ACTIVITY> Within the records below, how many lines hold the string "PARASITOLOGIA"? State that number and nothing else.

[[ RECORDS PROVIDED open ]]

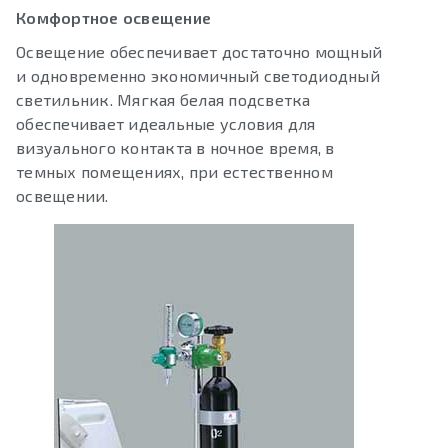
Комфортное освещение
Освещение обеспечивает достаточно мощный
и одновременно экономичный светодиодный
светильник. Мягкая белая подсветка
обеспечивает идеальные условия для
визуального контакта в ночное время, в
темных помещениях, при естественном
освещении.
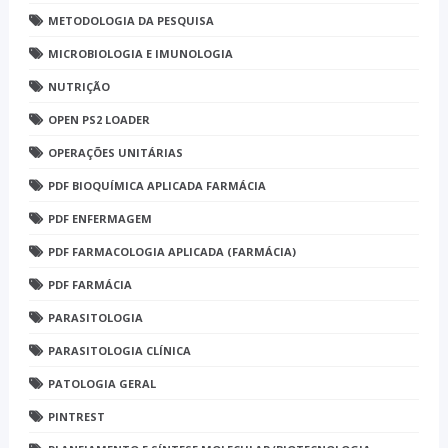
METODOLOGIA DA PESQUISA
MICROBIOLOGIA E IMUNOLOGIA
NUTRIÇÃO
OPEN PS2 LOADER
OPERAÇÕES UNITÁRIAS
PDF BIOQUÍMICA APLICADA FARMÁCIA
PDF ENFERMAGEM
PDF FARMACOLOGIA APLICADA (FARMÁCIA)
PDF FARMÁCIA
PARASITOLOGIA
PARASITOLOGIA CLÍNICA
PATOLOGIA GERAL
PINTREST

[[ RECORDS PROVIDED closed ]]

SOLUTION BELOW> 2